New map of the diffusion of the Copper Age in Europe

I have read that most early bronzes were arsenic bronze, and the bronze age was also an accidental find. I guess arsenic is a common containment found in most ores. I would guess that a form of bronze would be found beside the oldest cooper. I don't think that bronze was purposely made until much later.
 
I have read that most early bronzes were arsenic bronze, and the bronze age was also an accidental find. I guess arsenic is a common containment found in most ores. I would guess that a form of bronze would be found beside the oldest cooper. I don't think that bronze was purposely made until much later.

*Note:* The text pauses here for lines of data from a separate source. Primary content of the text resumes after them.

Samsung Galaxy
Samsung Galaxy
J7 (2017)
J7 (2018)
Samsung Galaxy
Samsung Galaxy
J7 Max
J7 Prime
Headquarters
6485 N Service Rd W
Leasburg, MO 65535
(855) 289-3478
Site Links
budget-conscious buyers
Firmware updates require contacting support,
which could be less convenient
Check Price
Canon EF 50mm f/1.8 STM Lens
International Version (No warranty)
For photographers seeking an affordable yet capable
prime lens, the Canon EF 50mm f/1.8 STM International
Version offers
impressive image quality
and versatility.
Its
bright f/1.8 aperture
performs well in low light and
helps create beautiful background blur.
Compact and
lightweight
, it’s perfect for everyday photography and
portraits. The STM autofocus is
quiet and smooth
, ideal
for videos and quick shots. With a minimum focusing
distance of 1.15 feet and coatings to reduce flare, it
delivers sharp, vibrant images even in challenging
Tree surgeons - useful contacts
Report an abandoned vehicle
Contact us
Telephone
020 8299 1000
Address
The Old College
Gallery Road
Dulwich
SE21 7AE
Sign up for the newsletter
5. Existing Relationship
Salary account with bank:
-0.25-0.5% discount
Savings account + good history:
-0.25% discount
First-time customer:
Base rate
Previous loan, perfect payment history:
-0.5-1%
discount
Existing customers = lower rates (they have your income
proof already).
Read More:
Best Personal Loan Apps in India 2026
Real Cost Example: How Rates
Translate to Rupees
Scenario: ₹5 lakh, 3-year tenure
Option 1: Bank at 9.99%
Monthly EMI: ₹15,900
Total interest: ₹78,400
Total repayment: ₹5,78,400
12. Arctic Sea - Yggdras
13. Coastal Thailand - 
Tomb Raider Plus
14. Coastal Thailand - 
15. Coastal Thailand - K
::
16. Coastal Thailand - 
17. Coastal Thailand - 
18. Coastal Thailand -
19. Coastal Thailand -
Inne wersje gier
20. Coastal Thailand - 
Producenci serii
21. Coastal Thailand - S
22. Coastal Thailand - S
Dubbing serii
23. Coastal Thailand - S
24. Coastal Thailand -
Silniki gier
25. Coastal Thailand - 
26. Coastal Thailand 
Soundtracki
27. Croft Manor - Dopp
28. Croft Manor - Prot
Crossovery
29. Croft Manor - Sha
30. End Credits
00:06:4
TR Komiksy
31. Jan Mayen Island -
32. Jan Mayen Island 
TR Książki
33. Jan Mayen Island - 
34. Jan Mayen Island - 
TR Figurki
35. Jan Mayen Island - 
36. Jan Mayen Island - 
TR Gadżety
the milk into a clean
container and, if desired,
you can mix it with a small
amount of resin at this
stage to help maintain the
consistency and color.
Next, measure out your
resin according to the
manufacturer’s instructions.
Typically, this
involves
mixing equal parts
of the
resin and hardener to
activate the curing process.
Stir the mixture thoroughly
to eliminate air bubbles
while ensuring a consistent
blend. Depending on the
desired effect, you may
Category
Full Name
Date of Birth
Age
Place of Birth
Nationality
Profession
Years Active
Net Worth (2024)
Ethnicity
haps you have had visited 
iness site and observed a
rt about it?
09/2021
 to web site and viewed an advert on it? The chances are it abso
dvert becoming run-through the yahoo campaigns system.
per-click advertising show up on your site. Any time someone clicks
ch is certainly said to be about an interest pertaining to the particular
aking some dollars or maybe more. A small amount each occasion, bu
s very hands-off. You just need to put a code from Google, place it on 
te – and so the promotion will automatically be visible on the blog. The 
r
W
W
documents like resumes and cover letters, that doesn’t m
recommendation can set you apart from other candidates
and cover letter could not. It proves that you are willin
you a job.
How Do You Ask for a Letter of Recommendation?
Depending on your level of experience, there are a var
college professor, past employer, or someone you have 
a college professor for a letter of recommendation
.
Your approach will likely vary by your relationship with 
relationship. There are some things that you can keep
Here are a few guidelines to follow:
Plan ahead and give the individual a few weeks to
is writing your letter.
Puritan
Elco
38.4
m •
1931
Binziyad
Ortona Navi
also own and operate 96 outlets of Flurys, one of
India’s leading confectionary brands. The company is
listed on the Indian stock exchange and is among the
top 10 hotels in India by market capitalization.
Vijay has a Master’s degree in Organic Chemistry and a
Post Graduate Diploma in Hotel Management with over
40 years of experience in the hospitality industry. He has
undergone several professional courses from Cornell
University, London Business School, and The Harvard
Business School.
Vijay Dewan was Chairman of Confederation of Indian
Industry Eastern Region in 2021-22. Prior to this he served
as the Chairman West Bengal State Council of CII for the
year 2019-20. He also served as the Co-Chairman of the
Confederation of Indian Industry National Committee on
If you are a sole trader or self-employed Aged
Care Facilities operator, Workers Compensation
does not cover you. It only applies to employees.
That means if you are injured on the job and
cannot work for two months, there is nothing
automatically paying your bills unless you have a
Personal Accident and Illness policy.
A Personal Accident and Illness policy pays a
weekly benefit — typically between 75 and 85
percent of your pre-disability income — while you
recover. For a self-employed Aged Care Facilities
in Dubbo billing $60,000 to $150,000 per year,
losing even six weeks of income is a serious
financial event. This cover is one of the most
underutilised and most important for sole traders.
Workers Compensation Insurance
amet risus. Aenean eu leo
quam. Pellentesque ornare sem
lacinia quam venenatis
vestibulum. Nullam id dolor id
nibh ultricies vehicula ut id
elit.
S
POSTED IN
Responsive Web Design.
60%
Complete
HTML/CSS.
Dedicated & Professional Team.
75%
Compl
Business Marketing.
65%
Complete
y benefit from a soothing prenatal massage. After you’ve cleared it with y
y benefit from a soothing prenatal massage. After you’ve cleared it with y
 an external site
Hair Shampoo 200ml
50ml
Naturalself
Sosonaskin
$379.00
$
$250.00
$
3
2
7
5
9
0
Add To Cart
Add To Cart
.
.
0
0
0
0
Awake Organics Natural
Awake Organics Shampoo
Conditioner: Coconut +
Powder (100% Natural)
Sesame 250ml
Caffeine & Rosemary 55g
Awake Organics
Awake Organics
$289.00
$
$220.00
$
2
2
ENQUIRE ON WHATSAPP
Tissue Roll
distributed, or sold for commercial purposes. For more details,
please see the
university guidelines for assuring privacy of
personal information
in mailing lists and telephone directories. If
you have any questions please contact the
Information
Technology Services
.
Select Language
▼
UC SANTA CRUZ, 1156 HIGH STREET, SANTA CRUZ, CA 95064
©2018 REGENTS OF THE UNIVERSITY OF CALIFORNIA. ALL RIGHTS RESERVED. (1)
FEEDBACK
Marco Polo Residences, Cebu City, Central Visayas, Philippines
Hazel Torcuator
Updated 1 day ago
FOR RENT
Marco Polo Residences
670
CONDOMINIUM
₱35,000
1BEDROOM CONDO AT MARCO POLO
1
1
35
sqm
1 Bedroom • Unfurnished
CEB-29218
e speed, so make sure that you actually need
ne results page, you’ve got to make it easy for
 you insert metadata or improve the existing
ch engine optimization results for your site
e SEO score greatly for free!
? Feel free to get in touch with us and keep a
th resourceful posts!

That's been the opinion so far, but read the article - it says otherwise. They found tin bronze in the Balkans that was deliberately smelted about 6500 years ago. That predates bronze production in Anatolia.
 
They were using stannite a copper-tin-iron ore. They were picking minerals based on color, not on any true known bronze making knowledge. The earliest tin-bronze samples had plenty of other contaminants. We don't see true bronze working until the early 3rd Millennium BC in Mesopotamia. We see the first pure copper artifacts with deliberately controlled tin amounts in the middle-east. The Vinca were using what natural minerals were available to produce copper artifacts and getting a whole range of different copper/bronze derivatives.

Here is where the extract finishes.